> _Work task_
Copy the records below exactly, starting at the line that contains "Intereses Especiales" and ending at the line that contains "cửa từ ngày"; leave out any pictures.

Collection entries:
_ _ _ _ _
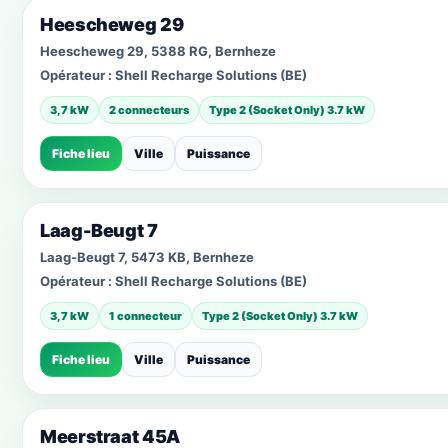
Heescheweg 29
Heescheweg 29, 5388 RG, Bernheze
Opérateur :
Shell Recharge Solutions (BE)
3,7 kW
2 connecteurs
Type 2 (Socket Only) 3.7 kW
Fiche lieu
Ville
Puissance
Laag-Beugt 7
Laag-Beugt 7, 5473 KB, Bernheze
Opérateur :
Shell Recharge Solutions (BE)
3,7 kW
1 connecteur
Type 2 (Socket Only) 3.7 kW
Fiche lieu
Ville
Puissance
Meerstraat 45A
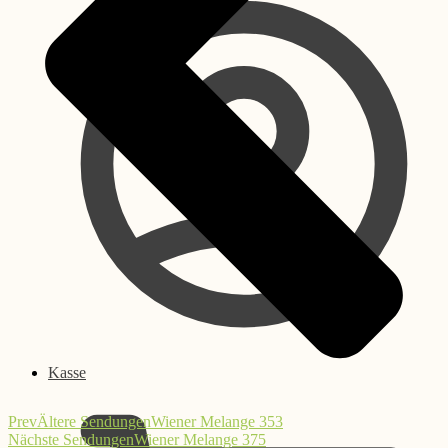
Kasse
Prev
Ältere Sendungen
Wiener Melange 353
Nächste Sendungen
Wiener Melange 375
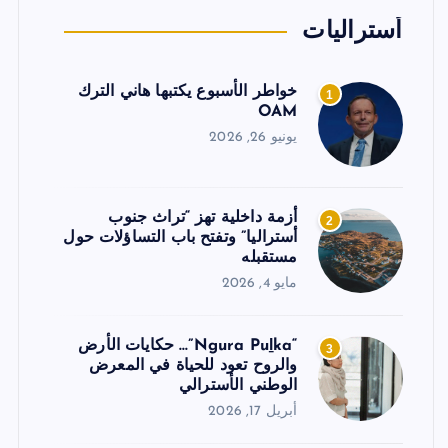
أستراليات
خواطر الأسبوع يكتبها هاني الترك
1
OAM
يونيو 26, 2026
أزمة داخلية تهز “تراث جنوب
2
أستراليا” وتفتح باب التساؤلات حول
مستقبله
مايو 4, 2026
“Ngura Puḻka”… حكايات الأرض
3
والروح تعود للحياة في المعرض
الوطني الأسترالي
أبريل 17, 2026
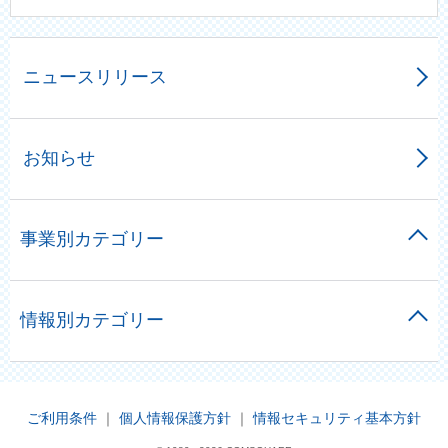
ニュースリリース
お知らせ
事業別カテゴリー
情報別カテゴリー
ご利用条件
｜
個人情報保護方針
｜
情報セキュリティ基本方針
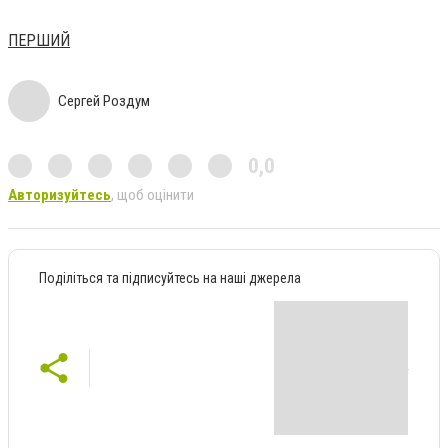
ПЕРШИЙ
Сергей Роздум
0,0
Авторизуйтесь
, щоб оцінити
Поділіться та підписуйтесь на наші джерела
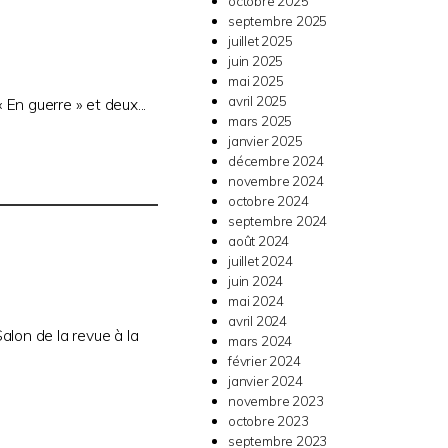
octobre 2025
septembre 2025
juillet 2025
juin 2025
mai 2025
avril 2025
« En guerre » et deux...
mars 2025
janvier 2025
décembre 2024
novembre 2024
octobre 2024
septembre 2024
août 2024
juillet 2024
juin 2024
mai 2024
avril 2024
alon de la revue à la
mars 2024
février 2024
janvier 2024
novembre 2023
octobre 2023
septembre 2023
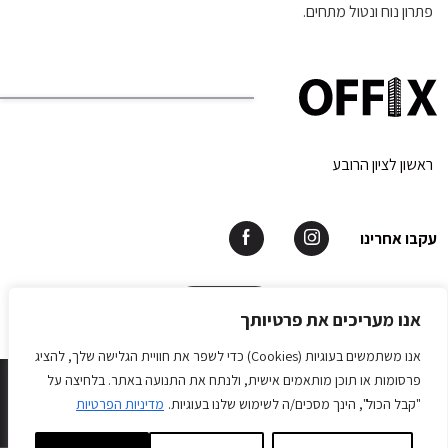
פתרון נוח ונטול מתחים.
ראשון לציון הרובע
עקבו אחרינו
תאמו פגישה
אנו מעריכים את פרטיותך
אנו משתמשים בעוגיות (Cookies) כדי לשפר את חוויית הגלישה שלך, להציג
OFFIX © All rights reserved 2026.
פרסומות או תוכן מותאמים אישית, ולנתח את התנועה באתר. בלחיצה על
Develope by Matat Web Application
"קבל הכול", הינך מסכים/ה לשימוש שלנו בעוגיות.
מדיניות הפרטיות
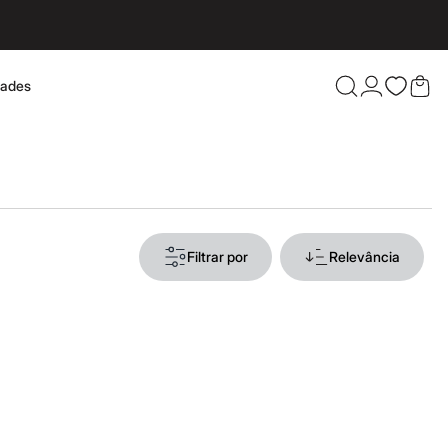
dades
Confira 
Filtrar por
Relevância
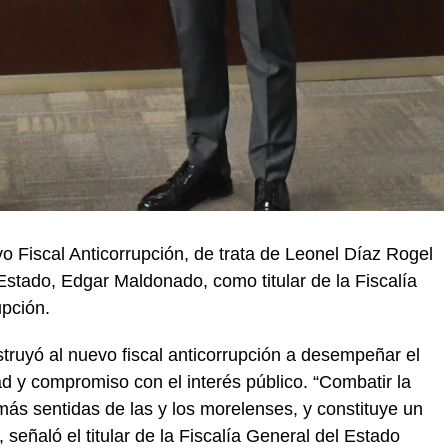
vo Fiscal Anticorrupción, de trata de Leonel Díaz Rogel
stado, Edgar Maldonado, como titular de la Fiscalía
pción.
struyó al nuevo fiscal anticorrupción a desempeñar el
ad y compromiso con el interés público. “Combatir la
ás sentidas de las y los morelenses, y constituye un
, señaló el titular de la Fiscalía General del Estado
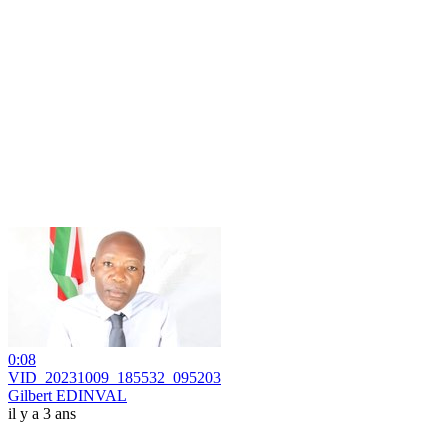
0:08
VID_20231009_185532_095203
Gilbert EDINVAL
il y a 3 ans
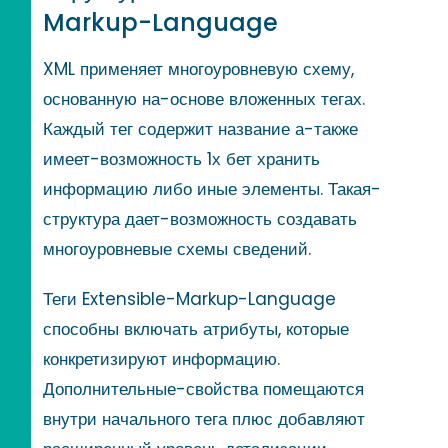
Markup-Language
XML применяет многоуровневую схему,
основанную на-основе вложенных тегах.
Каждый тег содержит название а-также
имеет-возможность 1х бет хранить
информацию либо иные элементы. Такая-
структура дает-возможность создавать
многоуровневые схемы сведений.
Теги Extensible-Markup-Language
способны включать атрибуты, которые
конкретизируют информацию.
Дополнительные-свойства помещаются
внутри начального тега плюс добавляют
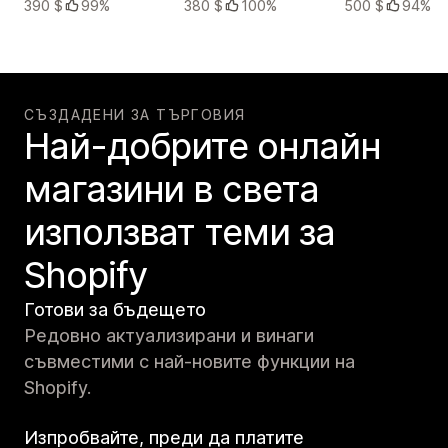
390 $
99%
380 $
100%
500 $
94%
СЪЗДАДЕНИ ЗА ТЪРГОВИЯ
Най-добрите онлайн
магазини в света
използват теми за
Shopify
Готови за бъдещето
Редовно актуализирани и винаги
съвместими с най-новите функции на
Shopify.
Изпробвайте, преди да платите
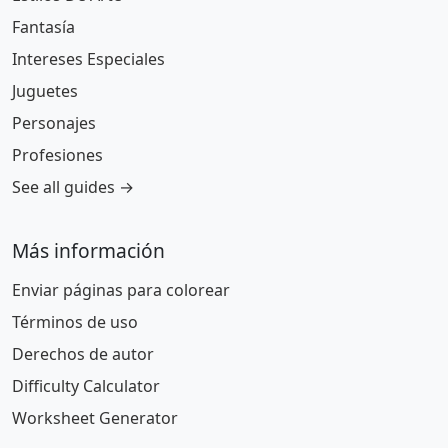
Fantasía
Intereses Especiales
Juguetes
Personajes
Profesiones
See all guides →
Más información
Enviar páginas para colorear
Términos de uso
Derechos de autor
Difficulty Calculator
Worksheet Generator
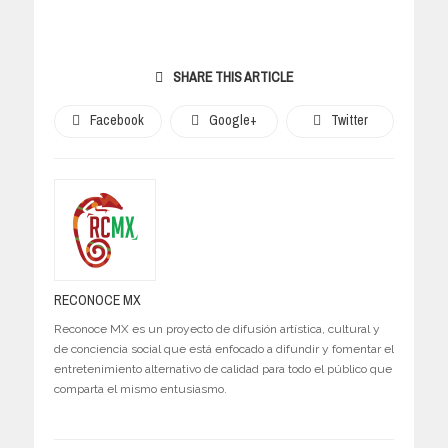
SHARE THIS ARTICLE
Facebook
Google+
Twitter
RECONOCE MX
Reconoce MX es un proyecto de difusión artística, cultural y
de conciencia social que está enfocado a difundir y fomentar el
entretenimiento alternativo de calidad para todo el público que
comparta el mismo entusiasmo.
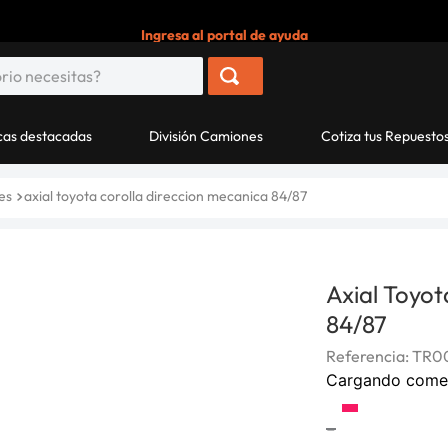
Ingresa al portal de ayuda
as destacadas
División Camiones
Cotiza tus Repuesto
es
axial toyota corolla direccion mecanica 84/87
Axial Toyot
84/87
Referencia
:
TR0
Cargando come
-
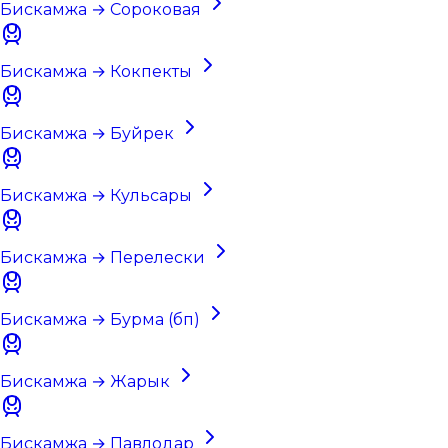
Бискамжа → Сороковая
Бискамжа → Кокпекты
Бискамжа → Буйрек
Бискамжа → Кульсары
Бискамжа → Перелески
Бискамжа → Бурма (бп)
Бискамжа → Жарык
Бискамжа → Павлодар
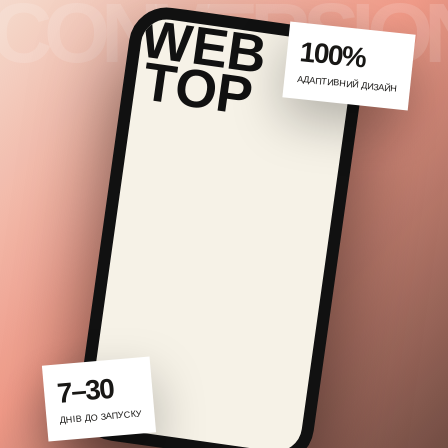
100%
АДАПТИВНИЙ ДИЗАЙН
7–30
ДНІВ ДО ЗАПУСКУ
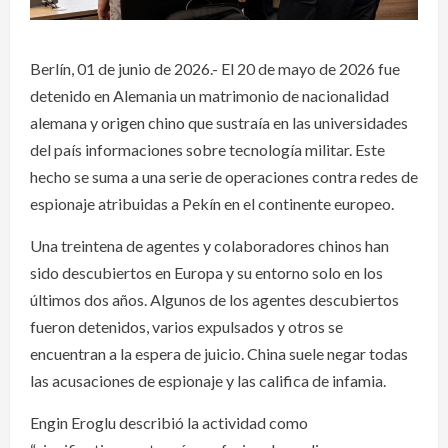
Berlín, 01 de junio de 2026.- El 20 de mayo de 2026 fue
detenido en Alemania un matrimonio de nacionalidad
alemana y origen chino que sustraía en las universidades
del país informaciones sobre tecnología militar. Este
hecho se suma a una serie de operaciones contra redes de
espionaje atribuidas a Pekín en el continente europeo.
Una treintena de agentes y colaboradores chinos han
sido descubiertos en Europa y su entorno solo en los
últimos dos años. Algunos de los agentes descubiertos
fueron detenidos, varios expulsados y otros se
encuentran a la espera de juicio. China suele negar todas
las acusaciones de espionaje y las califica de infamia.
Engin Eroglu describió la actividad como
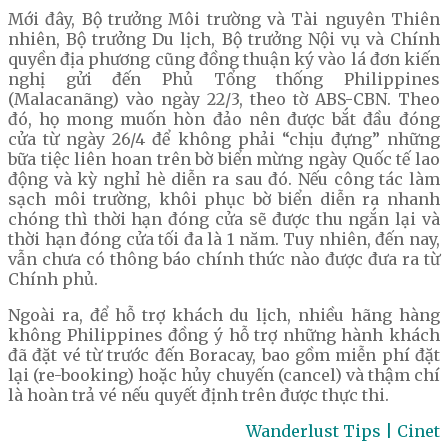
Mới đây, Bộ trưởng Môi trường và Tài nguyên Thiên
nhiên, Bộ trưởng Du lịch, Bộ trưởng Nội vụ và Chính
quyền địa phương cũng đồng thuận ký vào lá đơn kiến
nghị gửi đến Phủ Tổng thống Philippines
(Malacanãng) vào ngày 22/3, theo tờ ABS-CBN. Theo
đó, họ mong muốn hòn đảo nên được bắt đầu đóng
cửa từ ngày 26/4 để không phải “chịu đựng” những
bữa tiệc liên hoan trên bờ biển mừng ngày Quốc tế lao
động và kỳ nghỉ hè diễn ra sau đó. Nếu công tác làm
sạch môi trường, khôi phục bờ biển diễn ra nhanh
chóng thì thời hạn đóng cửa sẽ được thu ngắn lại và
thời hạn đóng cửa tối đa là 1 năm. Tuy nhiên, đến nay,
vẫn chưa có thông báo chính thức nào được đưa ra từ
Chính phủ.
Ngoài ra, để hỗ trợ khách du lịch, nhiều hãng hàng
không Philippines đồng ý hỗ trợ những hành khách
đã đặt vé từ trước đến Boracay, bao gồm miễn phí đặt
lại (re-booking) hoặc hủy chuyến (cancel) và thậm chí
là hoàn trả vé nếu quyết định trên được thực thi.
Wanderlust Tips | Cinet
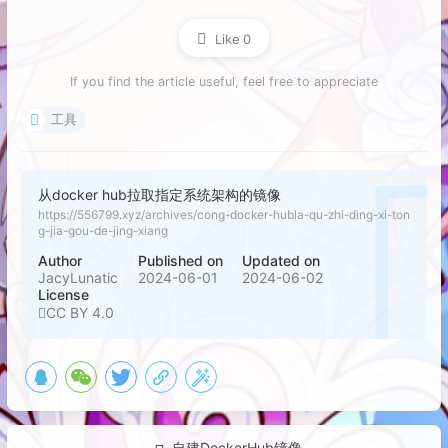
Like
0
If you find the article useful, feel free to appreciate
工具
从docker hub拉取指定系统架构的镜像
https://556799.xyz/archives/cong-docker-hubla-qu-zhi-ding-xi-ton
g-jia-gou-de-jing-xiang
Author
Published on
Updated on
JacyLunatic
2024-06-01
2024-06-02
License
CC BY 4.0
自建DockerHub镜像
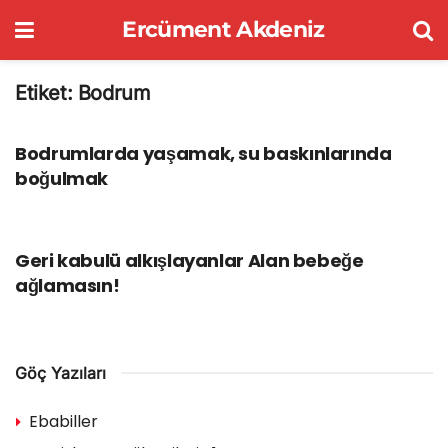
Ercüment Akdeniz
Etiket:
Bodrum
GÖÇ YAZILARI
Bodrumlarda yaşamak, su baskınlarında
boğulmak
GÖÇ YAZILARI
Geri kabulü alkışlayanlar Alan bebeğe
ağlamasın!
Göç Yazıları
Ebabiller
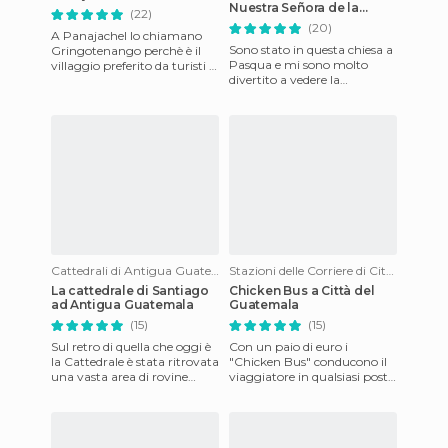
Nuestra Señora de la
(22)
Merced
(20)
A Panajachel lo chiamano
Sono stato in questa chiesa a
Gringotenango perchè è il
Pasqua e mi sono molto
villaggio preferito da turisti e
divertito a vedere la
viaggiatori. Già negli anni
processione che si celebra
'70 era un paradis
nella città coloniale e vede
Cattedrali di Antigua Guatemala
Stazioni delle Corriere di Città del Guatemala
La cattedrale di Santiago
Chicken Bus a Città del
ad Antigua Guatemala
Guatemala
(15)
(15)
Sul retro di quella che oggi è
Con un paio di euro i
la Cattedrale è stata ritrovata
"Chicken Bus" conducono il
una vasta area di rovine
viaggiatore in qualsiasi posto
tramite le quali possiamo
del Guatemala. Dalla costa
farci un'idea d
Pacifica fino ai Caraib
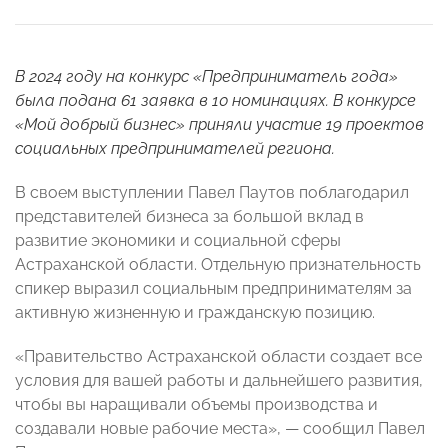
В 2024 году на конкурс «Предприниматель года»
была подана 61 заявка в 10 номинациях. В конкурсе
«Мой добрый бизнес» приняли участие 19 проектов
социальных предпринимателей региона.
В своем выступлении Павел Паутов поблагодарил
представителей бизнеса за большой вклад в
развитие экономики и социальной сферы
Астраханской области. Отдельную признательность
спикер выразил социальным предпринимателям за
активную жизненную и гражданскую позицию.
«Правительство Астраханской области создает все
условия для вашей работы и дальнейшего развития,
чтобы вы наращивали объемы производства и
создавали новые рабочие места», — сообщил Павел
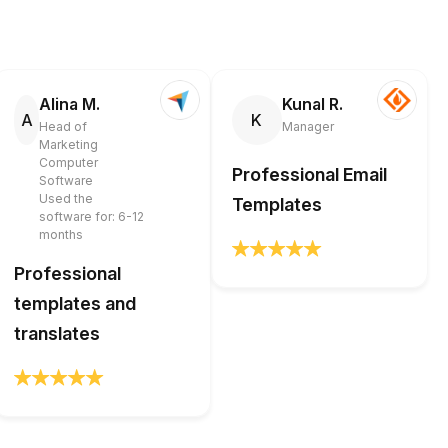
Alina M.
Kunal R.
A
K
Head of
Manager
Marketing
Computer
Professional Email
Software
Used the
Templates
software for: 6-12
months
Professional
templates and
translates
_ _ _ _ _
> _Your response_
Intereses Especiales
Juguetes
Personajes
Profesiones
See all guides →
Más información
Enviar páginas para colorear
Términos de uso
Derechos de autor
Difficulty Calculator
Worksheet Generator
SHARE THIS ARTICLE
Facebook
Google+
Twitter
RECONOCE MX
Reconoce MX es un proyecto de difusión artística, cultural y
de conciencia social que está enfocado a difundir y fomentar el
entretenimiento alternativo de calidad para todo el público que
comparta el mismo entusiasmo.
Ingresa al portal de ayuda
as destacadas
División Camiones
Cotiza tus Repuesto
es
axial toyota corolla direccion mecanica 84/87
Axial Toyot
84/87
Referencia
:
TR0
Cargando come
-
Бискамжа → Сороковая
Бискамжа → Кокпекты
Бискамжа → Буйрек
Бискамжа → Кульсары
Бискамжа → Перелески
Бискамжа → Бурма (бп)
Бискамжа → Жарык
Бискамжа → Павлодар
100%
АДАПТИВНИЙ ДИЗАЙН
7–30
ДНІВ ДО ЗАПУСКУ
Berlín, 01 de junio de 2026.- El 20 de mayo de 2026 fue
detenido en Alemania un matrimonio de nacionalidad
alemana y origen chino que sustraía en las universidades
del país informaciones sobre tecnología militar. Este
hecho se suma a una serie de operaciones contra redes de
espionaje atribuidas a Pekín en el continente europeo.
Una treintena de agentes y colaboradores chinos han
sido descubiertos en Europa y su entorno solo en los
últimos dos años. Algunos de los agentes descubiertos
fueron detenidos, varios expulsados y otros se
encuentran a la espera de juicio. China suele negar todas
las acusaciones de espionaje y las califica de infamia.
Engin Eroglu describió la actividad como
Mới đây, Bộ trưởng Môi trường và Tài nguyên Thiên
nhiên, Bộ trưởng Du lịch, Bộ trưởng Nội vụ và Chính
quyền địa phương cũng đồng thuận ký vào lá đơn kiến
nghị gửi đến Phủ Tổng thống Philippines
(Malacanãng) vào ngày 22/3, theo tờ ABS-CBN. Theo
đó, họ mong muốn hòn đảo nên được bắt đầu đóng
cửa từ ngày 26/4 để không phải “chịu đựng” những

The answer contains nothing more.